The disease usually manifests itself in the first 2 months of life with jaundice, discoloration of feces, darkening of urine, enlargement of the liver. Symptoms of intoxication are absent, and jaundice is stagnant, suggesting atresia of extrahepatic bile ducts, but not hepatitis B. In serum with a deficiency of a-antitrypsin, the content of exclusively conjugated bilirubin, total cholesterol is increased, there are high rates of activity of alkaline phosphatase and other excreted by the liver enzymes, whereas the activity of hepatic cell enzymes remains within the normal range for a long time. Histological examination of liver punctata often reveals a picture of duktular hypoplasia, sometimes prolonged neonatal cholestasis or cirrhosis of the liver. Very characteristic is the detection of III-K-positive cells located inside many hepatocytes, which are clusters of a1-antitrypsin. With cirrhotogenic orientation of the process, portal fibrosis, small-scale regeneration in combination with the phenomena of ductular hypoplasia are revealed.

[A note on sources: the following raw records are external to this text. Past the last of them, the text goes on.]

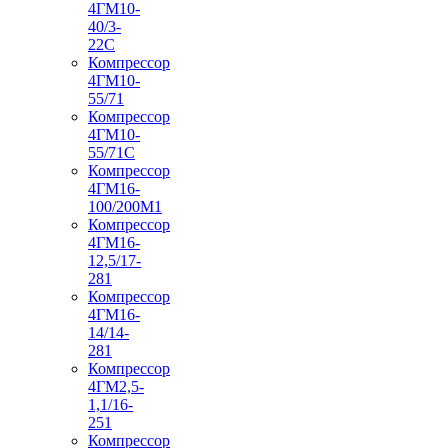
4ГМ10-
40/3-
22С
Компрессор
4ГМ10-
55/71
Компрессор
4ГМ10-
55/71С
Компрессор
4ГМ16-
100/200М1
Компрессор
4ГМ16-
12,5/17-
281
Компрессор
4ГМ16-
14/14-
281
Компрессор
4ГМ2,5-
1,1/16-
251
Компрессор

[55], [56], [57], [58], [59], [60], [61]

Congenital fibrosis of the liver

This is a serious congenital disease, characterized by proliferation of connective tissue along the portal tracts, the presence in them of a multitude of biliary microcysts and the phenomena of hypoplasia of the intrahepatic branching of the portal vein. Clinically, the disease is manifested by an increase in the volume of the abdomen, an increase in the pattern of the venous network on the abdominal and thoracic walls, a sharp increase and compaction of the liver, spleen, bleeding from varicose veins of the esophagus and stomach. Children lag behind in physical development. At the same time, functional tests of the liver remain almost normal. When contrasting the biliary tract, one can see an increase in their caliber. Diagnosis is greatly simplified if concomitant polycystic kidney is detected. The decisive significance of the day of diagnosis of congenital liver fibrosis is the results of a puncture liver biopsy. Histological examination reveals a sharp widening of the portal tracts, containing powerful layers of mature connective tissue with many small, cystically dilated bile ducts, and hypoplasia of portal portal veins.

[62], [63], [64], [65]

Carotenic jaundice

It arises from excessive consumption of carrot juice, mandarins and other fruits and vegetables, painted in orange. Unlike hepatitis B, with carotid jaundice, uneven coloring of the skin is noted: more intense on the palms. Feet, auricles, around the mouth, near the nose, and complete absence of icteric sclera. The general condition of children is not violated, functional tests of the liver are not changed.

[66], [67], [68], [69],

Reye's syndrome

Malignant form of hepatitis B with fulminant course sometimes has to be differentiated with Ree's syndrome, in which a coma occurs due to the steatosis of the liver, leading to severe disturbances in the metabolism of ammonia. Unlike hepatitis B, jaundice is weak or absent in Reye's syndrome, or absent, leading symptoms are hepatomegaly, hemorrhagic manifestations, repeated vomiting, convulsions, loss of consciousness and coma. Of the biochemical changes, hyperammonemia, hypertransaminase, hypoglycemia are most common, sometimes the content of conjugated bilirubin is increased, metabolic acidosis or respiratory alkalosis is often found, violations in the hemostatic system are characteristic. A histological examination of liver tissue reveals a picture of massive fatty hepatosis without signs of inflammatory infiltration and without necrosis phenomena of liver parenchyma.